Philosophy of Science: Contemporary Readings eds Yuri Balachov and Alex Rosenberg Routledge 2002
This 520 page book has 29 chapters grouped under Part I, Science and Philosophy (2 chapters), Part II Explanation, Causation and Laws (6 chapters), Part III Scientific Theories and Conceptual Change (3 chapters), Part IV Scientific Realism (4 chapters), Part V Testing and Confirmation of Theories (9 chapters), Part VI Science in Context: The Challenge of History and Sociology (5 chapters).
Surprisingly the bibliography only occupies four pages, suggesting that for all the ground covered, the pool of “essential” reading is not very large.

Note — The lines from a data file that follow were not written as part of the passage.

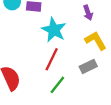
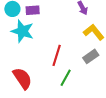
cyan star: (54, 30) -> (22, 31), moved

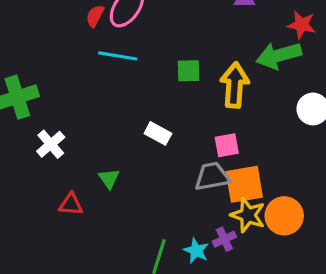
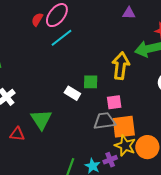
cyan line: (118, 56) -> (62, 38), moved, turned -50
green square: (189, 71) -> (91, 82), moved
green triangle: (109, 179) -> (41, 119), size x1.6

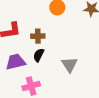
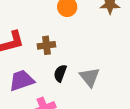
black semicircle: (39, 55) -> (60, 73), moved

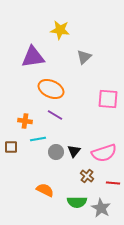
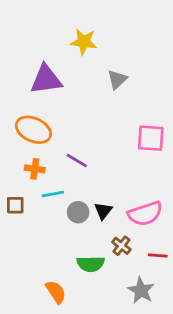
orange ellipse: (51, 89) -> (33, 130), moved
orange semicircle: (45, 190) -> (56, 292), moved, turned 30
green semicircle: (77, 202) -> (91, 264), moved

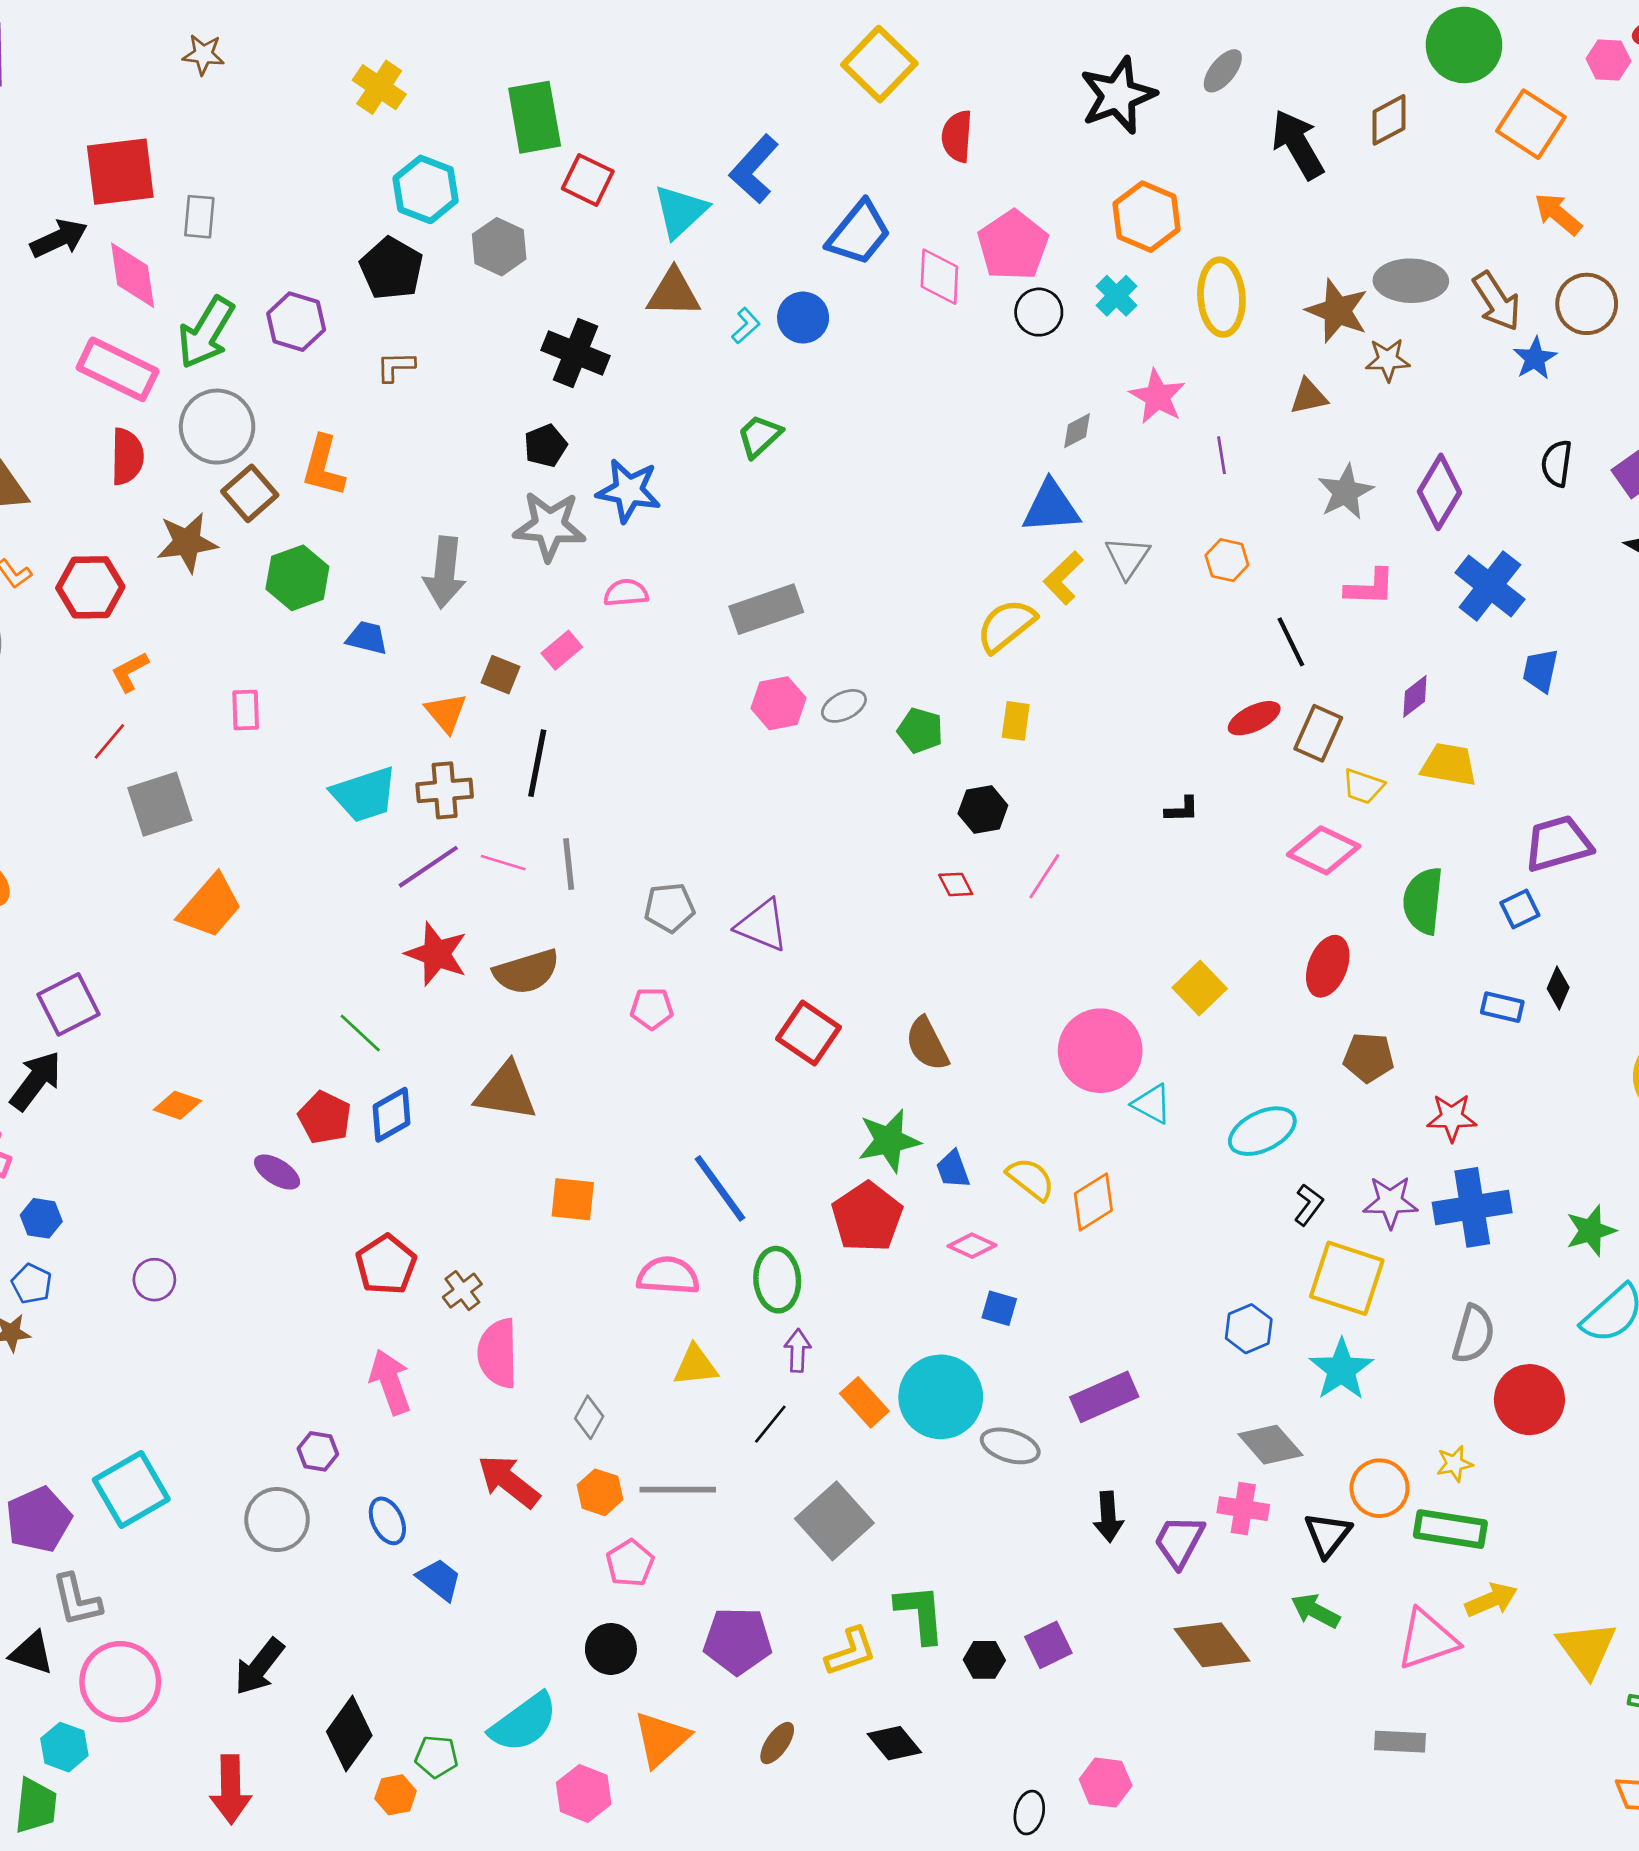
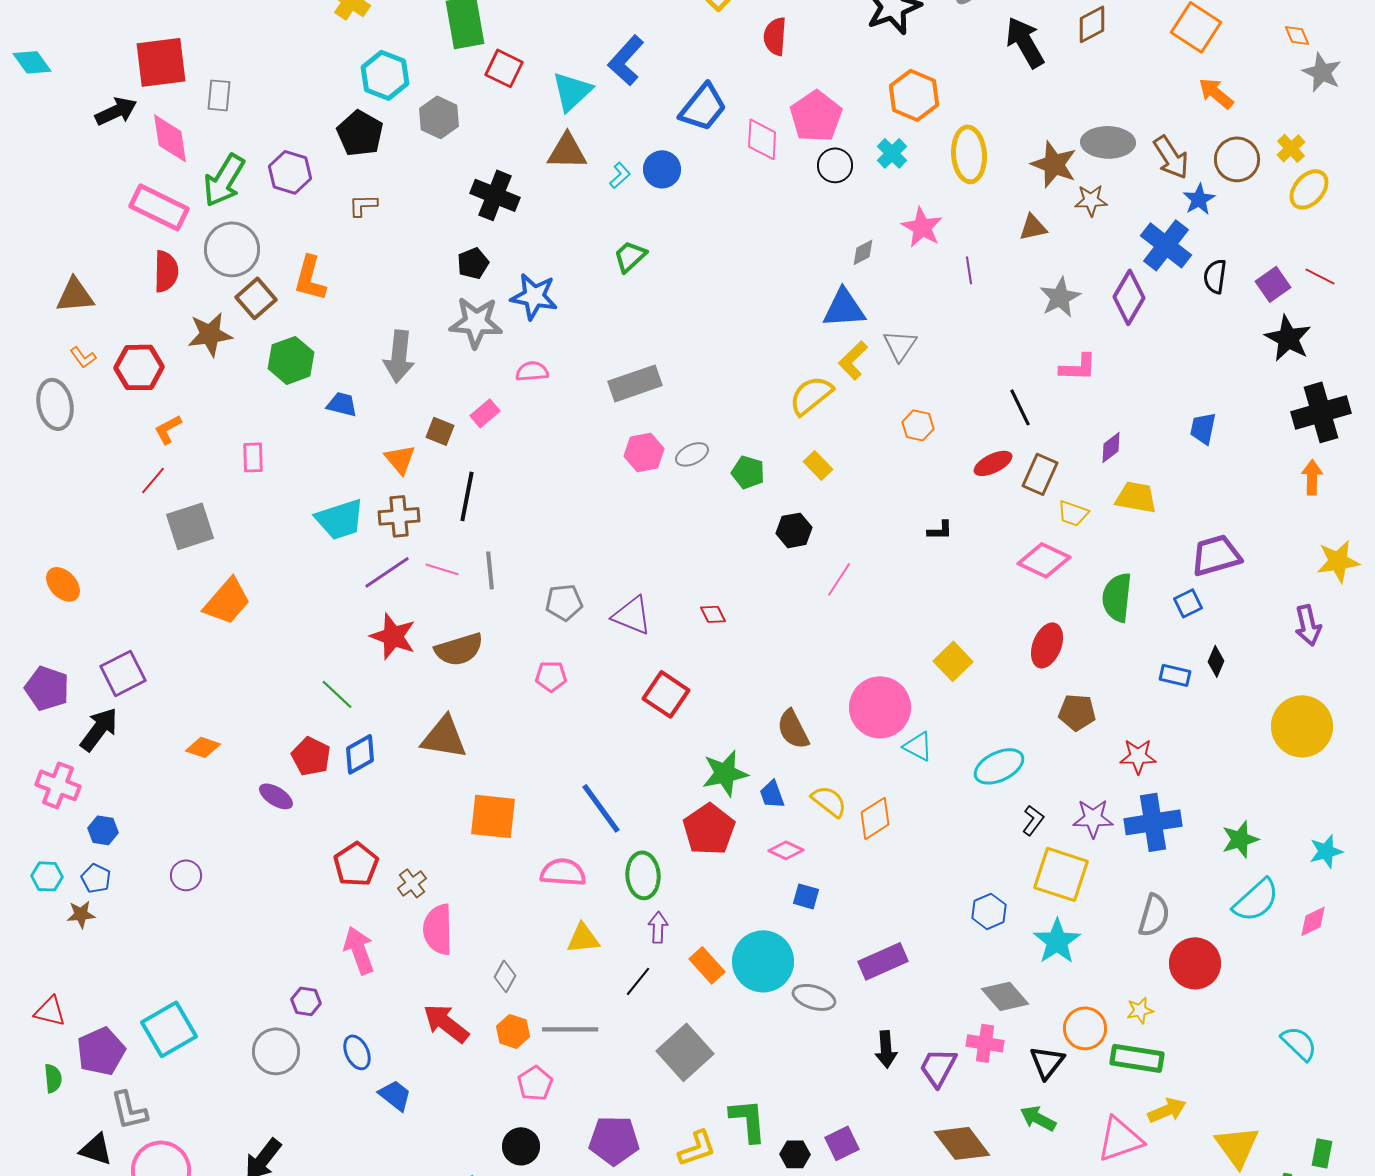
orange hexagon: (1227, 560) -> (918, 425), moved
blue cross: (1490, 586) -> (1166, 245), moved
yellow rectangle: (1016, 721) -> (818, 465), turned -52
red diamond: (956, 884) -> (713, 614), moved
brown semicircle: (927, 1044) -> (793, 729), moved
orange square: (573, 1199) -> (493, 816), size x1.4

From the Popperians there is the Lakatos and Musgrave (eds) Criticism and the Growth of Knowledge, and Popper The Logic of Scientific Discovery (as though he produced nothing new after 1934!).
At the end of each section there are suggestions for further reading but these only list items in the four-page bibliography.
Popper is mentioned several times and two pieces of his writing are included.
Chapter 17 is the first two sections, (six pages of 32) from “Science: Conjectures and Refutations”, Chapter 1 of Conjectures and Refutations.
Chapter 18 is two pages from Popper’s intellectual autobiography in The Philosophy of Karl Popper (1974), reprinted as Unended Quest.
It is hard to avoid the suspicion that these selections are designed to note the existence of Popper but only in a way that makes his contribution appear to be minor and misguided.
The passage from Quest records that Popper at that time regarded Darwinism as a metaphysical research program “I have come to the conclusion that Darwinism is not a testable scientific theory, but a metaphysical research program – a possible framework for testable scientific theories”.
That is a position that has been frequently cited to demonstrate that Popper was out of touch, and it is a position which he subsequently rejected as a mistake (can’t recall where that is recorded). If the editors wanted to take account of Popper’s views in a fair and balanced way, compiling a book for publication in 2002 they should have recorded his change of position and also referred to his fuller treatment of metaphysical research programs in the third volume of The Postscript Quantum Theory and the Schism in Physics (1982).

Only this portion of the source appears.